AMD FX-8150 Bulldozer finally tested

**Opteron146** · 10-13-2011, 02:12 PM

Originally Posted by Drwho?

Well, BD is very similar to Prescott in many ways, it is very very sensitive to the code quality, due to the fact that each thread of a core only have 2 large decoder, the front end is very limited, and you have to wait for more decode steps to feed your out of order more parallelism opportunity.

No, the front is vertical multi threaded, i.e. every clock 4 decoders to one thread, in the next clock to the other. If the 2nd thread does not decode anything, obviously the other thread can have the front end longer than 1 clock cycle ;-)
bulldozer4b.jpg

This is the major difference with hyper threading, where each thread can get up to 5 large decoding.

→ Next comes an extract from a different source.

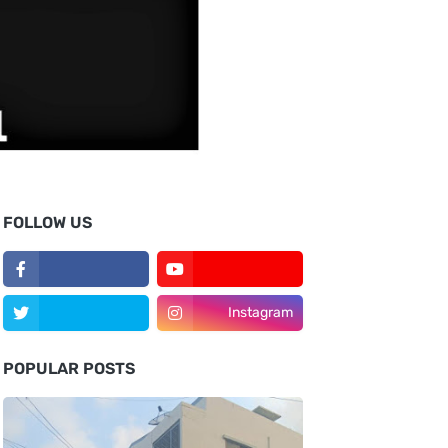
FOLLOW US
Instagram
POPULAR POSTS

How do you count to 5 now? Do you include the Macro Op Fusion, too? There are only 3fastpath plus 1 complex decoder in Intel's design. Officially they count 4:
32_m.png
Anyways, MacroOpFusion is used with Bulldozer, too now, so you have to count 5 for AMD, too (however in less cases, AMD's fusion is on the Conroe's level, Nehalem got more fusion capabilities, not sure about Sandy now.)

BD will stay very sensitive to code quality as long as the front end is not 4 large on each side of the threads, this is the bottom line.

As said above, each thread has 4 or if you count Fusion then 5 decoders. How is intel running Hyperthreading on the 3+1 decoders? Each thread gets 4 decoders, so 8 total? That would be new to me and intel. If intel does it in another way than AMD, then they have to run both threads simultaneously. However, that would mean "only" 2 decoders for each thread, and that's exactly the baaaad case you wrote about above in your incorrect statement about AMD's decoder in the beginning.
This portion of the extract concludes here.